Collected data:
^^^^^^^^^^^^^^^^
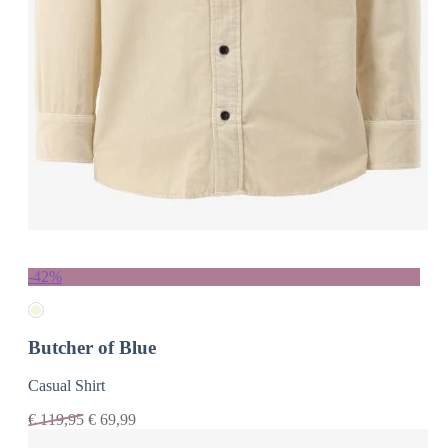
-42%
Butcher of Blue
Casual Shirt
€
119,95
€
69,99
^^^^^^^^^^^^^^^^
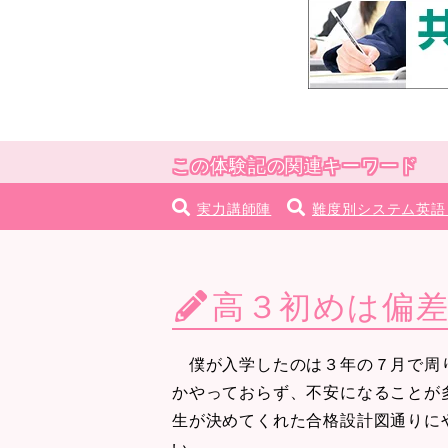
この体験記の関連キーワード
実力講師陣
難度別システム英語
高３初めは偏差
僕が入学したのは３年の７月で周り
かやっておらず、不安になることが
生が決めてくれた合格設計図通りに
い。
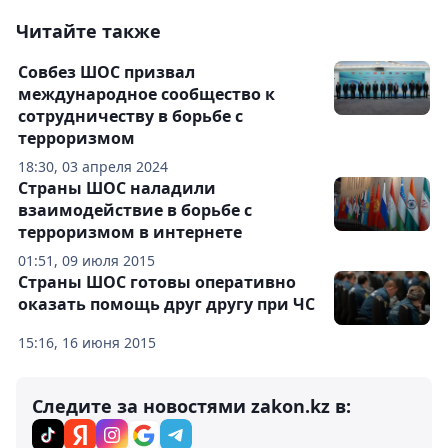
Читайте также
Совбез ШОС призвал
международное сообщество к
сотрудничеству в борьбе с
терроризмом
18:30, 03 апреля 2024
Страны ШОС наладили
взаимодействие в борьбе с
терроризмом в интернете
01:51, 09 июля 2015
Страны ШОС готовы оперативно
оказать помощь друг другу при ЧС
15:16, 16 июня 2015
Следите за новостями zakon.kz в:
^^^^^^^^^^^^^^^^
Problem description
Among the entries above, the line containing "15:16, 16 июня 2015", the line containing "Следите за новостями", and all lines between them are to be restated word for word; nothing else belongs in the reply.

Task answer
15:16, 16 июня 2015
Следите за новостями zakon.kz в:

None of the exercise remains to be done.